Il Vangelo secondo Marco
Il Vangelo secondo Marco, con i suoi 16 capitoli, è il più breve dei quattro vangeli. Proprio per la sua brevità, oltre che per lo stile considerato poco elegante, è stato trascurato per secoli dagli studi biblici e dalla liturgia, tanto che fino al concilio Vaticano II in tutto l’anno liturgico se ne leggevano solo quattro brani, oltre al racconto della Passione. Oggi questo scritto è stato ampiamente rivalutato per la sua avvincente forza narrativa, lo stile vivace, “moderno”, sempre attento ai dettagli, ed è il vangelo più commentato dagli studiosi e il preferito dai catechisti.

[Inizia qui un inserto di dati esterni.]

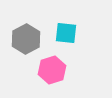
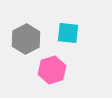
cyan square: moved 2 px right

La maggior parte degli studiosi moderni concorda sul fatto che Marco sia stato il primo autore a raccogliere i fatti principali della vita di Gesù e alcuni suoi insegnamenti, in modo da ottenere un racconto continuo: con quest’opera, l’“evanghelion” –“buona novella”– da annunzio fatto a voce è divenuto per la prima volta opera scritta, un vero e proprio “genere letterario” nuovo. L’evangelista ha riportato integralmente il materiale della Tradizione orale senza scomporlo o aggiustarlo e senza elaborare grandi sintesi teologiche personali, perciò la sua opera assume una particolare importanza perché riproduce fedelmente il patrimonio evangelico formatosi nella Chiesa primitiva. In seguito questo testo è stato usato come fonte dagli autori degli altri due vangeli sinottici (Matteo e Luca), assieme a un’altra narrazione chiamata la “fonte Q”.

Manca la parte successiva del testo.